Based on the novel by Bryce Courtenay, this movie came out in 1992, and I didn’t see it until now. Interestingly, one of the significant roles is played by Morgan Freeman, speaking with a strong African accent, and Freeman is not given top billing. I guess the movie was made before Morgan Freeman became, well, Morgan Freeman.

Ebert blasted this movie, and I strongly disagree with Ebert. This is a story about the struggle of human rights anywhere, and the rights of the natives in Africa specifically, during the time of WW II, and it ends before the height of Apartheid. Ok, the story is seen through the eye of an orphan English boy in a boarding school, who grows up close to Africans all his life and gets to love them and care for their cause. What is wrong with telling a story from that perspective, Roger Ebert?
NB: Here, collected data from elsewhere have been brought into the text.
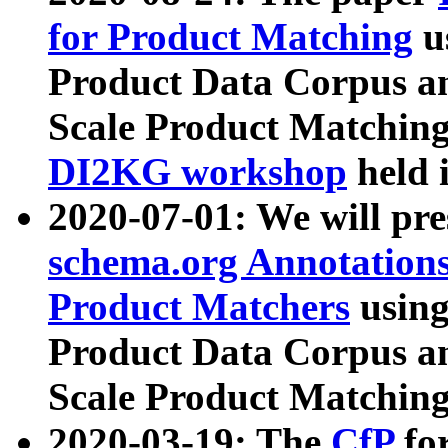
for Product Matching
u
Product Data Corpus a
Scale Product Matching
DI2KG workshop
held 
2020-07-01: We will pr
schema.org Annotations
Product Matchers
usin
Product Data Corpus a
Scale Product Matching
2020-03-19: The
CfP
fo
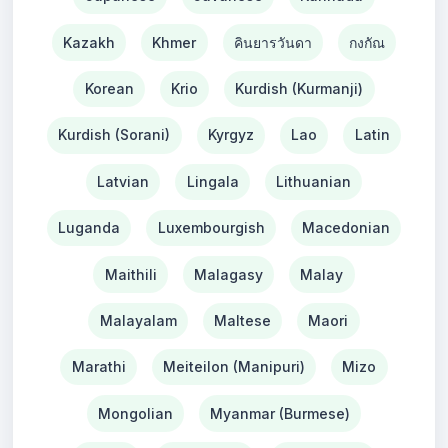
Kazakh
Khmer
คินยารวันดา
กงกัณ
Korean
Krio
Kurdish (Kurmanji)
Kurdish (Sorani)
Kyrgyz
Lao
Latin
Latvian
Lingala
Lithuanian
Luganda
Luxembourgish
Macedonian
Maithili
Malagasy
Malay
Malayalam
Maltese
Maori
Marathi
Meiteilon (Manipuri)
Mizo
Mongolian
Myanmar (Burmese)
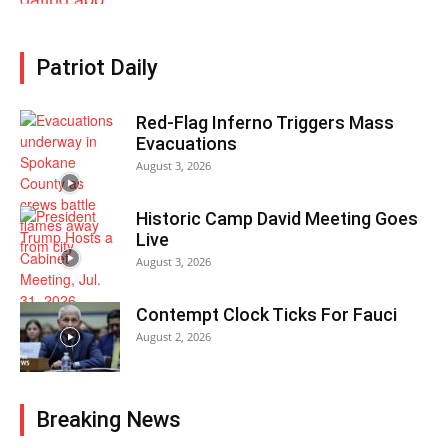
Patriot Daily
Red-Flag Inferno Triggers Mass
Evacuations
August 3, 2026
Historic Camp David Meeting Goes
Live
August 3, 2026
Contempt Clock Ticks For Fauci
August 2, 2026
Breaking News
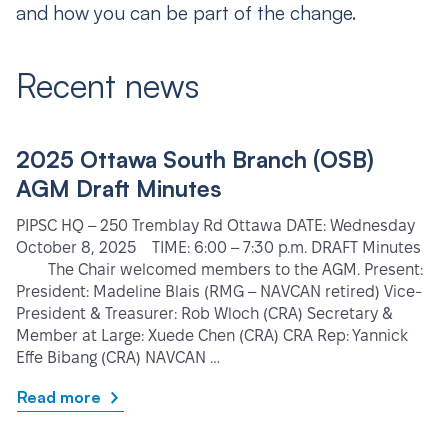
and how you can be part of the change.
Recent news
2025 Ottawa South Branch (OSB)
AGM Draft Minutes
PIPSC HQ – 250 Tremblay Rd Ottawa DATE: Wednesday
October 8, 2025 TIME: 6:00 – 7:30 p.m. DRAFT Minutes
The Chair welcomed members to the AGM. Present:
President: Madeline Blais (RMG – NAVCAN retired) Vice-
President & Treasurer: Rob Wloch (CRA) Secretary &
Member at Large: Xuede Chen (CRA) CRA Rep: Yannick
Effe Bibang (CRA) NAVCAN …
Read more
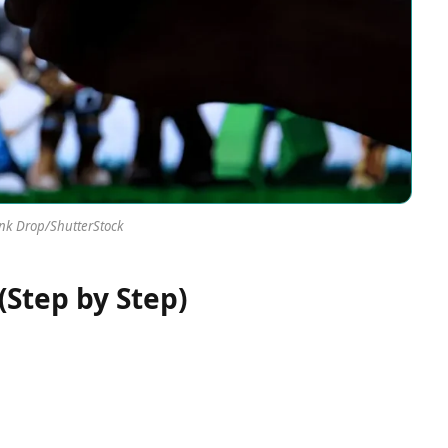
Ink Drop/ShutterStock
(Step by Step)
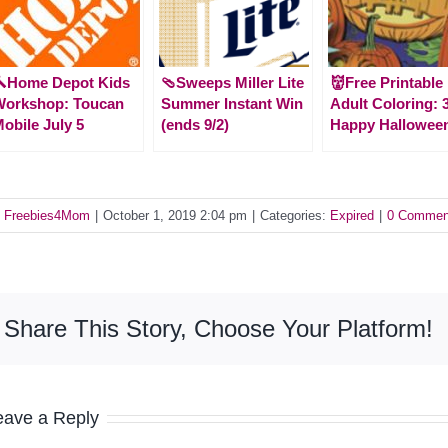
🔨Home Depot Kids
🩴Sweeps Miller Lite
👹Free Printable
Workshop: Toucan
Summer Instant Win
Adult Coloring: 
obile July 5
(ends 9/2)
Happy Hallowee
y
Freebies4Mom
|
October 1, 2019 2:04 pm
|
Categories:
Expired
|
0 Commen
Share This Story, Choose Your Platform!
eave a Reply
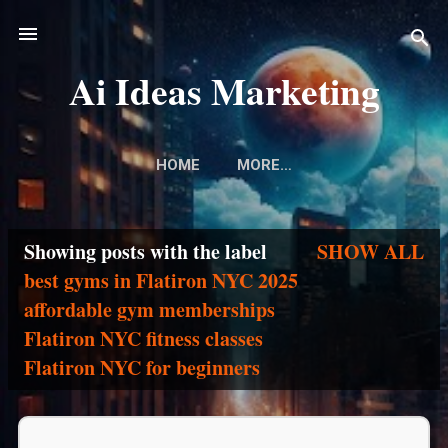
Skip to main content
Ai Ideas Marketing
HOME
MORE…
Showing posts with the label
SHOW ALL
P
best gyms in Flatiron NYC 2025
affordable gym memberships
o
Flatiron NYC fitness classes
s
Flatiron NYC for beginners
t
This movie graphically depicts the rampant and open injustice, prejudice and hate of the South African white minority against the black population. Open discrimitation and brutal subjugation are widespread and shown constantly. I cannot remember any other movie that was more graphic and shocking in that respect. Now I understand how Nelson Mandela got imprisoned in the first place, and why his struggle was so necessary and fundamental to the eventual liberation of the South African nation.

The soundtrack drew me in. With traces of Paul Simon’s Graceland, African chanting carried the movie and continued through the credits. I simply didn’t want to turn the thing off, because the music would cease and I’d revert back to my own world.